[texhax] What is an "smb:" link, why is \verb| ... | creating it, and how do I stop it?

Uwe Lueck uwe.lueck at web.de
Sat May 17 18:35:02 CEST 2014


Douglas McKenna 17 May 2014 00:05 (CEST!?):
> Here is a MWE that must be viewed as a PDF file. I'm using
> TeXLive 2010 and TeXShop 2.47.
> Notice that I'm not relying upon either the verbatim or
> fancyvrb packages, yet the \verb| ... |
> construction works as advertised and is not complained of by LaTeX.
> 
> %----------------------
> \documentclass{article}
> \begin{document}
> \verb|\Test|
> 
> \verb|\\Test|
> 
> \vskip1em
> Why is the second of the above two lines a clickable link
> (hover over it and it says \verb|smb://Test|
> (as it does right here)) in the eventual PDF file?
> What does ``smb:'' mean?
> If this is a feature (or bug), how do I turn it off (or work around it)?
> \end{document}
> %-----------------------
> 
> Clicking on the link in the eventual PDF causes the Mac Finder
> to issue the following error:

>From this "MWE" code I could not believe the story and ran
the code with pdflatex (under Lubuntu Linux with Debian TeX Live). 
There is _no_ link -- of course, especially without hyperref ...
(with Evince ...)

... but I see the link with `smb://Test' on the

    http://tug.org/pipermail/texhax/2014-May/021171.html

version of your posting -- so TeXShop or that Apple library
pretends to be smart by offering a link for everything that 
looks like link code.
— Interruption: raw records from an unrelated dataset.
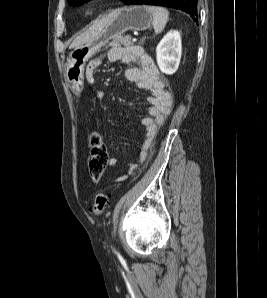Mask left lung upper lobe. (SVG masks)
I'll list each match as a JSON object with an SVG mask.
<instances>
[{
  "label": "left lung upper lobe",
  "mask_w": 267,
  "mask_h": 298,
  "mask_svg": "<svg viewBox=\"0 0 267 298\" xmlns=\"http://www.w3.org/2000/svg\"><path fill=\"white\" fill-rule=\"evenodd\" d=\"M68 3L70 5H73V6H80L82 5L83 3L89 1V0H67ZM122 2H126L127 0H121Z\"/></svg>",
  "instance_id": "left-lung-upper-lobe-1"
}]
</instances>
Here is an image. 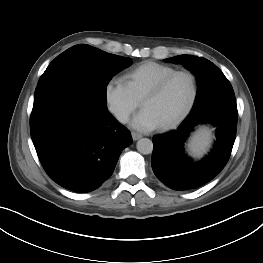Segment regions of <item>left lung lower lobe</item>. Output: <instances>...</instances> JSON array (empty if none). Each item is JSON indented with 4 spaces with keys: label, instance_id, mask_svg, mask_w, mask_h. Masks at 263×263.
<instances>
[{
    "label": "left lung lower lobe",
    "instance_id": "obj_1",
    "mask_svg": "<svg viewBox=\"0 0 263 263\" xmlns=\"http://www.w3.org/2000/svg\"><path fill=\"white\" fill-rule=\"evenodd\" d=\"M238 111L235 97H220L191 111L175 130L153 137L152 169L167 187L183 191L198 188L216 177L226 165L236 136ZM201 124L216 128L211 152L199 161L188 157L184 144Z\"/></svg>",
    "mask_w": 263,
    "mask_h": 263
}]
</instances>
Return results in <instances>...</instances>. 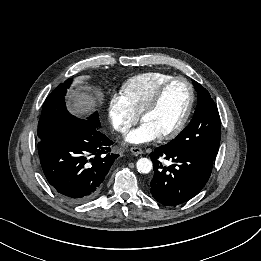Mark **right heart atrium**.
Instances as JSON below:
<instances>
[{
  "mask_svg": "<svg viewBox=\"0 0 261 261\" xmlns=\"http://www.w3.org/2000/svg\"><path fill=\"white\" fill-rule=\"evenodd\" d=\"M109 121L114 130L126 134L138 122L139 114L131 107L122 93L114 94L108 104Z\"/></svg>",
  "mask_w": 261,
  "mask_h": 261,
  "instance_id": "d8ad5b80",
  "label": "right heart atrium"
}]
</instances>
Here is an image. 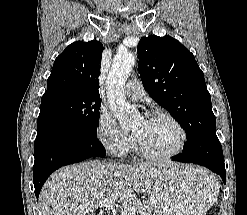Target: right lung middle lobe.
<instances>
[{"mask_svg":"<svg viewBox=\"0 0 247 215\" xmlns=\"http://www.w3.org/2000/svg\"><path fill=\"white\" fill-rule=\"evenodd\" d=\"M100 96H90L63 88L46 91L41 99L38 124L59 122L97 135Z\"/></svg>","mask_w":247,"mask_h":215,"instance_id":"dd1d6c3e","label":"right lung middle lobe"}]
</instances>
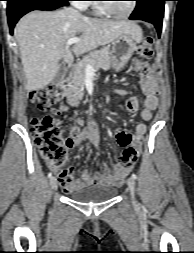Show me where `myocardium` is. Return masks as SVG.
Wrapping results in <instances>:
<instances>
[{
    "label": "myocardium",
    "instance_id": "1",
    "mask_svg": "<svg viewBox=\"0 0 194 253\" xmlns=\"http://www.w3.org/2000/svg\"><path fill=\"white\" fill-rule=\"evenodd\" d=\"M105 14L111 16V17H114L116 19H126L128 17H130L133 12L135 11L136 9V1L135 0H132L131 1V7L130 9L124 13V14H118V13H115L114 11H112L106 3H103V2H100L98 5H97Z\"/></svg>",
    "mask_w": 194,
    "mask_h": 253
}]
</instances>
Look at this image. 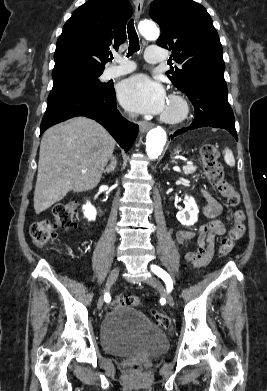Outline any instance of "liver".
Wrapping results in <instances>:
<instances>
[{
    "mask_svg": "<svg viewBox=\"0 0 267 391\" xmlns=\"http://www.w3.org/2000/svg\"><path fill=\"white\" fill-rule=\"evenodd\" d=\"M115 144L100 124L86 117H75L48 129L40 144L34 192L36 214L61 201L70 191L95 188Z\"/></svg>",
    "mask_w": 267,
    "mask_h": 391,
    "instance_id": "obj_1",
    "label": "liver"
}]
</instances>
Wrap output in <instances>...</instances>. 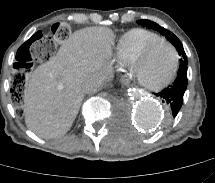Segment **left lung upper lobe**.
I'll use <instances>...</instances> for the list:
<instances>
[{"label":"left lung upper lobe","mask_w":215,"mask_h":183,"mask_svg":"<svg viewBox=\"0 0 215 183\" xmlns=\"http://www.w3.org/2000/svg\"><path fill=\"white\" fill-rule=\"evenodd\" d=\"M137 23H139L143 26H146L148 28L155 29L159 33H161L163 36H165L176 47L179 55L181 56L180 64H182V63L187 64V57H186V53L184 51L183 45L174 34H172L167 29L161 27L160 25H158L152 21H149V20H139V21H137Z\"/></svg>","instance_id":"obj_1"}]
</instances>
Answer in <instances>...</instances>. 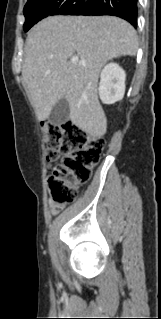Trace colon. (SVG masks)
Listing matches in <instances>:
<instances>
[{
	"label": "colon",
	"mask_w": 161,
	"mask_h": 319,
	"mask_svg": "<svg viewBox=\"0 0 161 319\" xmlns=\"http://www.w3.org/2000/svg\"><path fill=\"white\" fill-rule=\"evenodd\" d=\"M44 137L48 161L63 155L62 162L49 176L51 195L60 210L76 199L80 186L90 179L105 142L72 123H48L44 126Z\"/></svg>",
	"instance_id": "obj_1"
}]
</instances>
In that case you could ignore the 
"problem", just don't click at the "link", other PDF viewers 
are not that "smart."

However, you write that even `\\Test' appears to be a link. 
It is not a link in your posting in its above form.

Perhaps this occurs with \verb because this way your "smart" 
viewer recognizes a "code font" ... and perhaps a pair of 
backslashes is interpreted as belonging to Windows, and `smb:' 
is the "default protocol," as otherwise `http:' is.
Do you get an smb link from \texttt{\string\\boguslink}} too?